We will have broad discretion in how we use our existing cash. We may not use our existing cash effectively, which could affect our results of operations and cause our stock price to decline.
We will have considerable discretion in the application of our existing cash, including the net proceeds from our IPO. We expect to use our existing cash to fund research and development activities and for working capital and general corporate purposes, including funding the costs of operating as a public company. We may use these proceeds for purposes that do not yield a significant return or any return at all for our stockholders. In addition, pending their use, we may invest our cash resources in a manner that does not produce income or that loses value.
The requirements of being a public company may strain our resources and divert managements attention.
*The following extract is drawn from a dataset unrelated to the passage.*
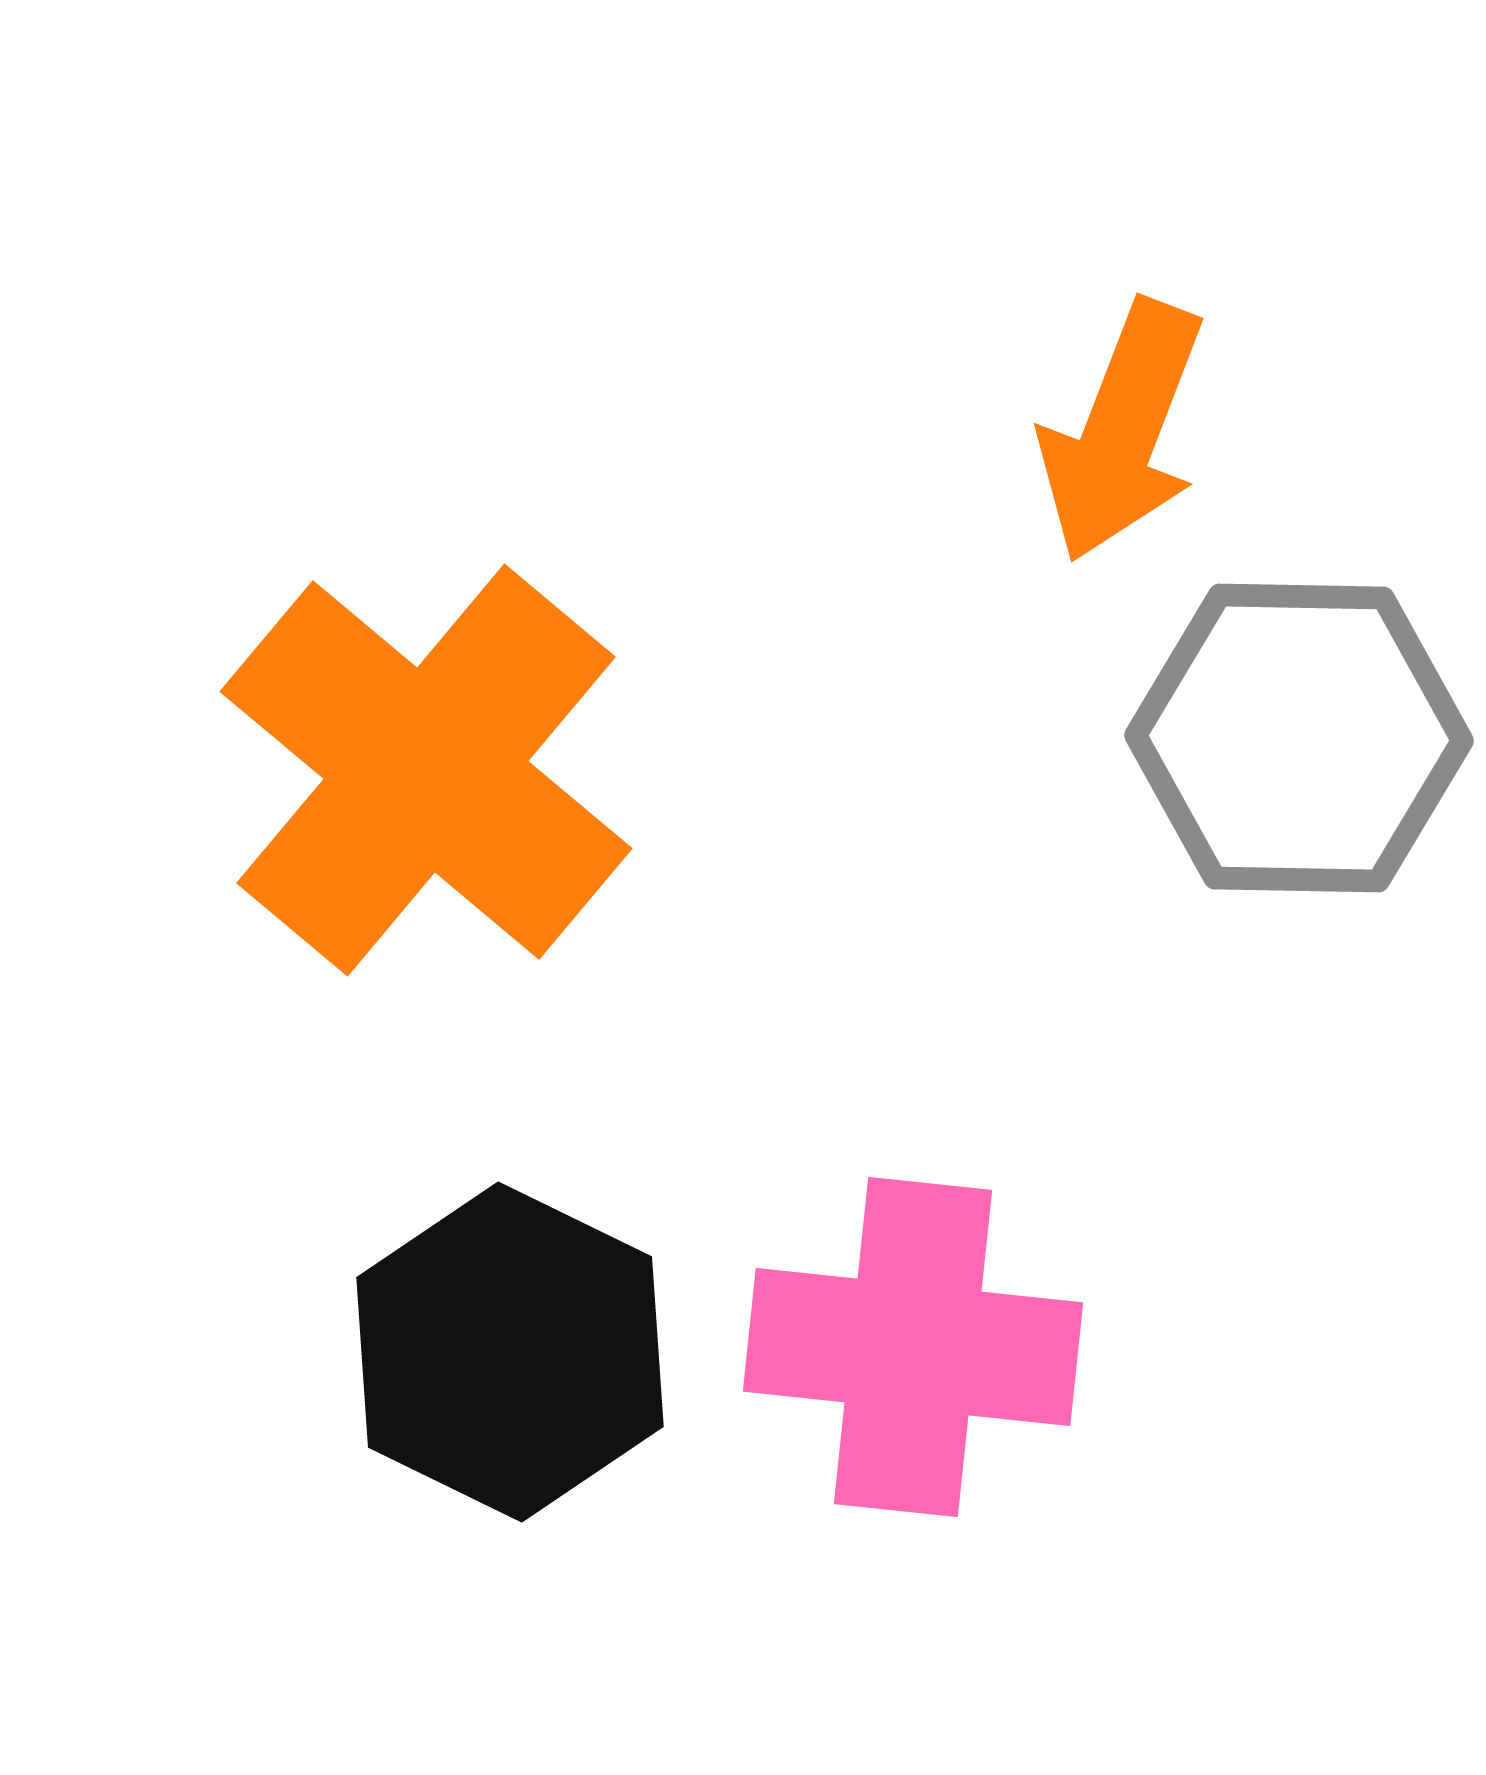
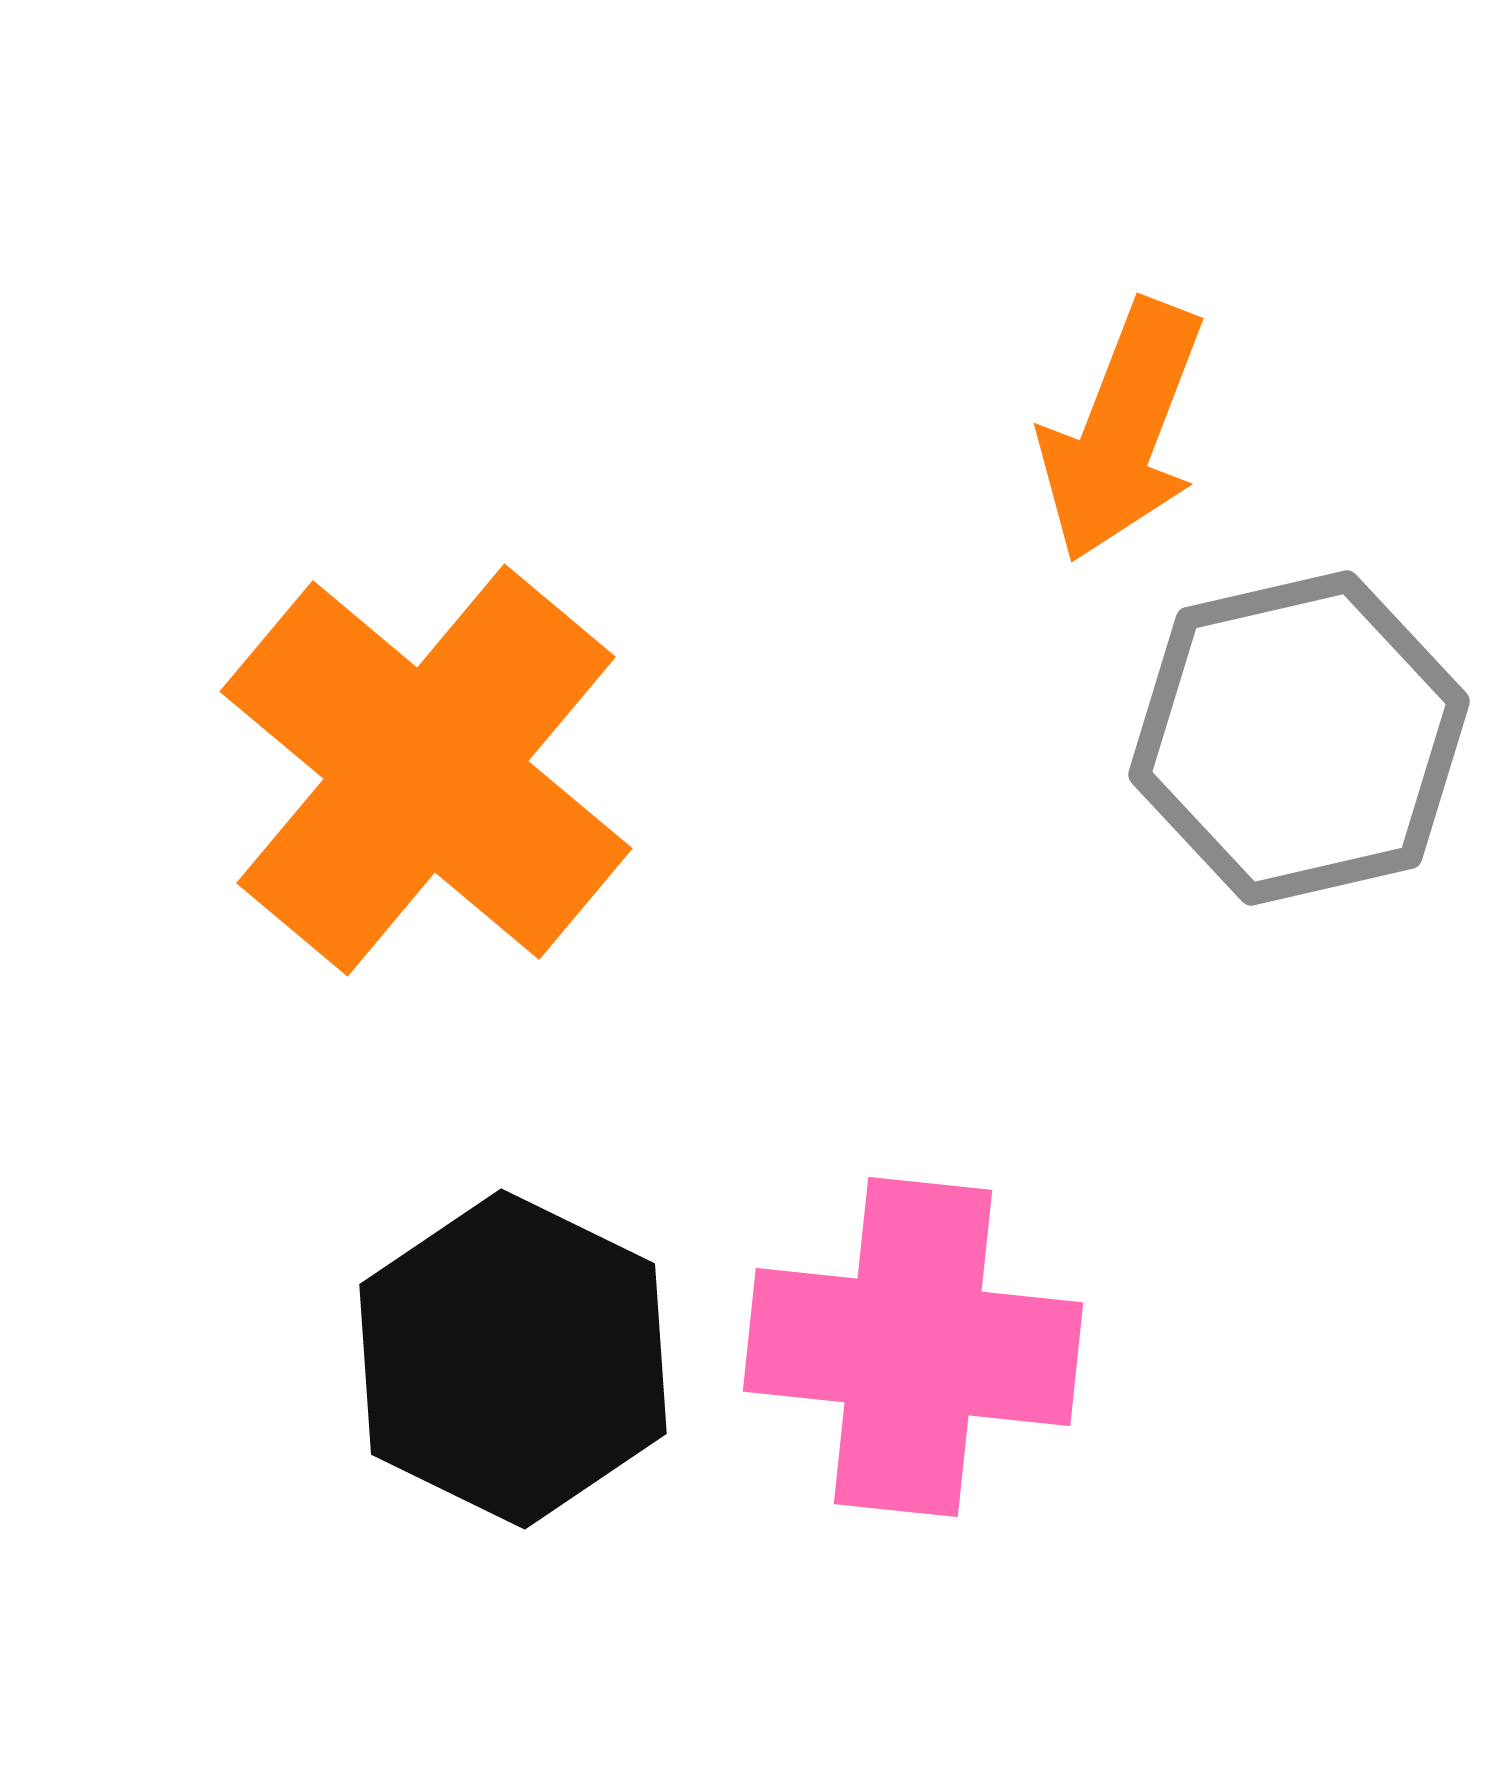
gray hexagon: rotated 14 degrees counterclockwise
black hexagon: moved 3 px right, 7 px down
As a public company, we have incurred, and will continue to incur, significant legal, insurance, accounting and other expenses that we did not incur as a private company. In addition, laws, regulations and standards applicable to public companies relating to corporate governance and public disclosure, including the Sarbanes-Oxley Act and related regulations implemented by the SEC and The NASDAQ Stock Market, impose various requirements on public companies, increasing legal and financial compliance costs and making some activities more time consuming. These laws, regulations and standards are subject to varying interpretations, and could result in continuing uncertainty regarding compliance matters and higher costs necessitated by ongoing revisions to disclosure and governance practices. We have invested, and intend to continue to invest, resources to comply with new and evolving laws, regulations and standards applicable to public companies, and this investment will result in increased general and administrative expenses and may divert managements time and attention from product development activities. If our efforts to comply with new laws, regulations and standards differ from the activities intended by regulatory or governing bodies due to ambiguities related to practice, regulatory authorities may initiate legal proceedings against us and our business may be harmed. Further, stockholder activism in public companies, the political climate, and the risk of governmental or regulatory proceedings could make it more expensive for us to secure and maintain director and officer liability insurance, and we may be required to accept reduced coverage or incur substantially higher costs to maintain coverage. These factors could also make it more difficult for us to attract and retain qualified members of our board of directors, particularly to serve on our audit committee and compensation committee, and qualified executive officers.
Provisions of Delaware law or our charter documents could delay or prevent an acquisition of our company, even if the acquisition would be beneficial to our stockholders, and could make it more difficult for you to change management.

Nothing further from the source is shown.